Falling demand coincides with a rise in supply, caused by a market feud between Saudi Arabia and Russia. “Texas has exposure if oil prices remain depressed for a sustained period of time,” wrote Texas Comptroller Glenn Hegar in a statement last week.

6. Groceries and Other Consumer Staples

If you’ve taken a trip to H-E-B, Walmart, or Whole Foods you’ve seen how Texans are responding to the coronavirus scare: Hunkering down, cooking more meals at home, and stocking up.

These consumer behaviors help to offset the economic shock of shutdowns in other parts of the retail economy. But really they are only a short-term driver, pushing future spending into the present. For example, if someone buys a large amount of toilet paper this month, that person is unlikely to buy that product again next month, even if they normally would have done so.

7. Public Sector

Texas local governments are closing schools, scaling back services like public transit, and sending workers home from government offices. Those moves will have short-term negative impacts as governments hire less and spend less money with private suppliers.

Longer term, declines in state tax revenue — including sales tax, oil severance tax, and property tax — could bite into government spending and erode the political will to tax, borrow, and spend. Those factors could affect public sector growth for years to come.

On the other hand, federal stimulus measures are getting underway, some of which are likely to filter down through the state and local governments. Those measures are intended to curb the economic impact of the virus and contribute to a sharp economic rebound. 

8. Banks

Texas banks are squeezed on two sides by the COVID-19 scare. When scared or unemployed customers draw down deposits, banks have less money on hand to maintain capital requirements and fund their loans and other investments. The same is true when business clients draw down deposits or credit lines to make payments as their sales decline.

On the lending side, Texas banks are exposed to risky parts of the economy, especially oil and commercial real estate (CRE). As a share of total lending, about 5% of the total lending of Dallas-based Texas Capital Bank is in energy loans, and 11% of  San Antonio’s Cullen/Frost Bank is in energy loans, according to a WSJ report dated March 16.
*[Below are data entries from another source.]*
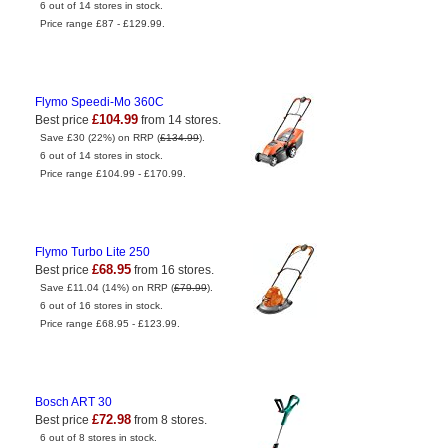
6 out of 14 stores in stock.
Price range £87 - £129.99.
Flymo Speedi-Mo 360C
£104.99
Best price
from 14 stores.
Save £30 (22%) on RRP (
£134.99
).
6 out of 14 stores in stock.
Price range £104.99 - £170.99.
Flymo Turbo Lite 250
£68.95
Best price
from 16 stores.
Save £11.04 (14%) on RRP (
£79.99
).
6 out of 16 stores in stock.
Price range £68.95 - £123.99.
Bosch ART 30
£72.98
Best price
from 8 stores.
6 out of 8 stores in stock.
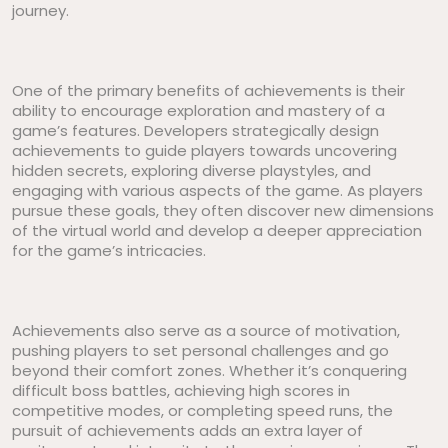
journey.
One of the primary benefits of achievements is their
ability to encourage exploration and mastery of a
game’s features. Developers strategically design
achievements to guide players towards uncovering
hidden secrets, exploring diverse playstyles, and
engaging with various aspects of the game. As players
pursue these goals, they often discover new dimensions
of the virtual world and develop a deeper appreciation
for the game’s intricacies.
Achievements also serve as a source of motivation,
pushing players to set personal challenges and go
beyond their comfort zones. Whether it’s conquering
difficult boss battles, achieving high scores in
competitive modes, or completing speed runs, the
pursuit of achievements adds an extra layer of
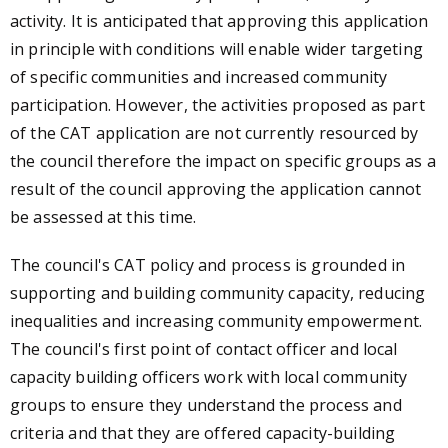
activity. It is anticipated that approving this application
in principle with conditions will enable wider targeting
of specific communities and increased community
participation. However, the activities proposed as part
of the CAT application are not currently resourced by
the council therefore the impact on specific groups as a
result of the council approving the application cannot
be assessed at this time.
The council's CAT policy and process is grounded in
supporting and building community capacity, reducing
inequalities and increasing community empowerment.
The council's first point of contact officer and local
capacity building officers work with local community
groups to ensure they understand the process and
criteria and that they are offered capacity-building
These same banks also have heavy loan exposure to the commercial real estate sector. A downturn in both oil and CRE simultaneously could spell trouble for regional banks.

Emergency rate cuts by the Federal Reserve on March 15 also harm banks. Banks profit from the difference or ‘spread’ in interests rates between their loans and deposits; low rates make it more difficult for banks to lend at profitable rates of interest.

However, customers shouldn’t worry about whether bank failures could affect their own accounts. The Federal Deposit Insurance Corporation insures bank deposits up to $250,000.

9. Financial Markets

Financial markets like the New York Stock Exchange and the NASDAQ are sometimes not considered part of the ‘real economy,’ because they are speculative markets. While that is true, the financial markets and the real economy are highly interwoven. 

For example, the scare on Wall Street could make it more difficult for an Austin or Dallas tech startup to raise venture capital money in Silicon Valley or New York. That in turn would dampen hiring locally, reduce demand for office space, and further fuel the downturn in the real economy.

Additionally, more than half of Americans own stocks, according to a Gallup poll last year. When they look at their investments or retirement accounts and see how badly they’ve been slammed, they may be less eager to go out to spend money on luxuries or entertainment.

10. Healthcare

Texas has robust and growing healthcare and biotechnology sectors. The coronavirus likely will only add to demand for these services. Both governments and the private sector are looking to pour money into healthcare innovation as the epidemic spreads. While there will still be winners and losers within these sectors, overall they should continue to grow.